The data can be wrong. This could be easily fixed if law enforcement agencies
had to actually verify that the data was correct, but in practice this seems
to rarely occur.

When people are told by a group that they are a thing, repeatedly, they
eventually accept that they are that thing. If the cops keep harassing you for
being a gangbanger when you have never been one your whole, you just happen to
be associated with a few individuals who are, you eventually just move towards
that group. Why not? The powers that be already think you are one and they
treat you like one, which causes other people to treat you like one, so why
not just be one?

You also need to consider the idea of enforcing crime that hasn't happened
yet. That defeats the whole point of law enforcement. It is meant as a
reactionary force, not an offensive force.
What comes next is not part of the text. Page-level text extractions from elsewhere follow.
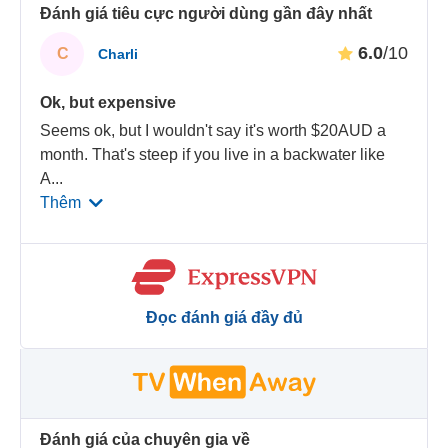
Đánh giá tiêu cực người dùng gần đây nhất
6.0
/10
C
Charli
Ok, but expensive
Seems ok, but I wouldn't say it's worth $20AUD a
month. That's steep if you live in a backwater like
A
...
Thêm
Đọc đánh giá đầy đủ
Đánh giá của chuyên gia về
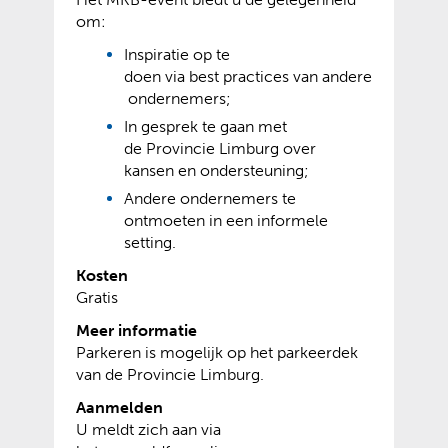
w
n
om:
i
t
j
e
Inspiratie op te
s
x
doen via best practices van andere
t
t
ondernemers;
n
e
In gesprek te gaan met
a
r
de Provincie Limburg over
a
n
kansen en ondersteuning;
r
e
Andere ondernemers te
e
w
ontmoeten in een informele
e
e
setting.
n
b
a
s
Kosten
n
i
Gratis
d
t
Meer informatie
e
e
Parkeren is mogelijk op het parkeerdek
r
)
van de Provincie Limburg.
e
w
Aanmelden
e
U meldt zich aan via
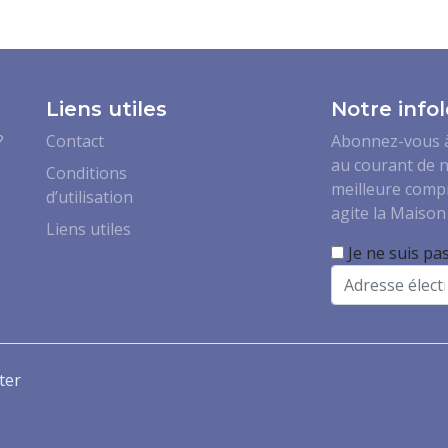
Liens utiles
Notre infol
?
Contact
Abonnez-vous à 
au courant de n
Conditions
meilleure comp
d’utilisation
agite la Maison 
Liens utiles
Je ne suis pa
Email
ter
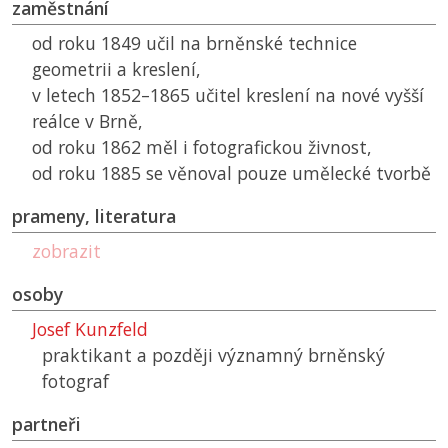
zaměstnání
od roku 1849 učil na brněnské technice
geometrii a kreslení,
v letech 1852–1865 učitel kreslení na nové vyšší
reálce v Brně,
od roku 1862 měl i fotografickou živnost,
od roku 1885 se věnoval pouze umělecké tvorbě
prameny, literatura
zobrazit
osoby
Josef Kunzfeld
praktikant a později významný brněnský
fotograf
partneři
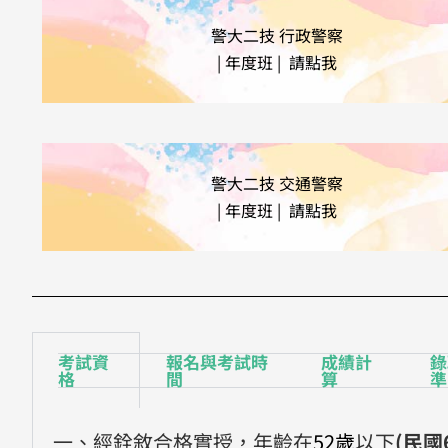
警大二技 行政警察
| 年度班 | 請點我
警大二技 交通警察
| 年度班 | 請點我
考試資
報名與考試時
成績計
錄
格
間
算
準
一、經銓敘合格實授，年齡在
52歲
以下
(民國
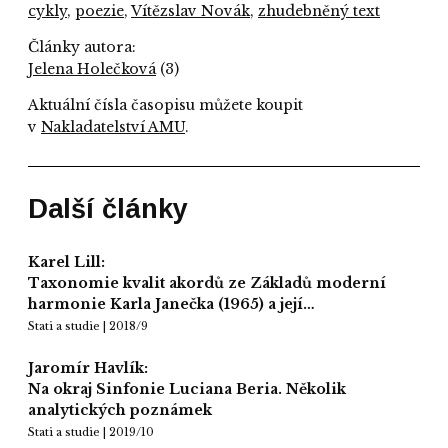
cykly
,
poezie
,
Vítězslav Novák
,
zhudebněný text
Články autora:
Jelena Holečková
(3)
Aktuální čísla časopisu můžete koupit
v
Nakladatelství AMU
.
Další články
Karel Lill:
Taxonomie kvalit akordů ze Základů moderní
harmonie Karla Janečka (1965) a její…
Stati a studie | 2018/9
Jaromír Havlík:
Na okraj Sinfonie Luciana Beria. Několik
analytických poznámek
Stati a studie | 2019/10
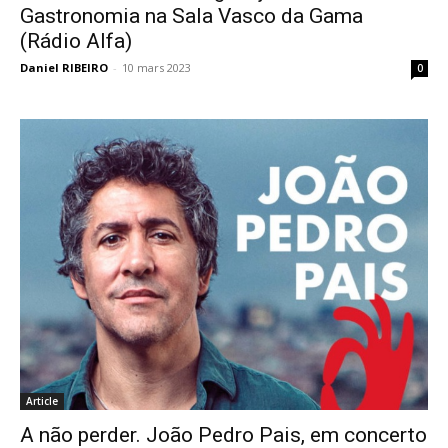
Gastronomia na Sala Vasco da Gama
(Rádio Alfa)
Daniel RIBEIRO
-
10 mars 2023
0
Article
A não perder. João Pedro Pais, em concerto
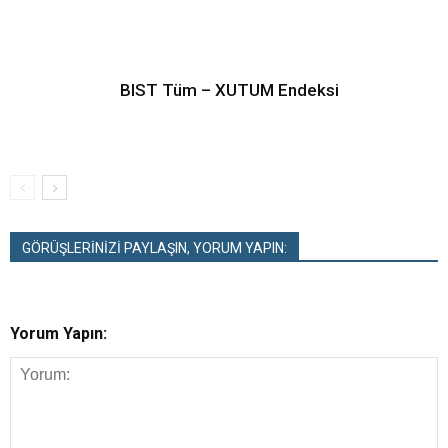
BIST Tüm – XUTUM Endeksi
GÖRÜŞLERİNİZİ PAYLAŞIN, YORUM YAPIN:
Yorum Yapın:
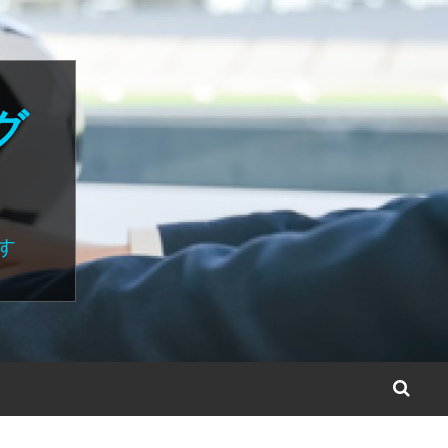
グ
す
S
Policing someone who has the
_potential_ for crime assumes that they will do it again, which makes it so
your essentially treating them as guilty for something they haven't done yet.
From my perspective, that seems to defeat the purpose of our legal system.

Anyway, I think I will end my rant here...

------
prepend
This isn’t Palantir, this is the companies who buy Palantir software.

The data from JPMorganChase isn’t visibile to Palantir as an organization, but
to the bank.

This headline is weird and as accurate as “Microsoft knows everything about
you” because the bank uses SQL Server. Or “the Python developers” because
python and pandas is used to link a bunch of data together.

Since this is Bloomberg, I would expect them to know the difference between
software and data services. Google gets your data when you use them (except
for enterprise), most other products don’t.

Cynically, this seems like oppo PR against Thiel. How could you prove this
suspicion?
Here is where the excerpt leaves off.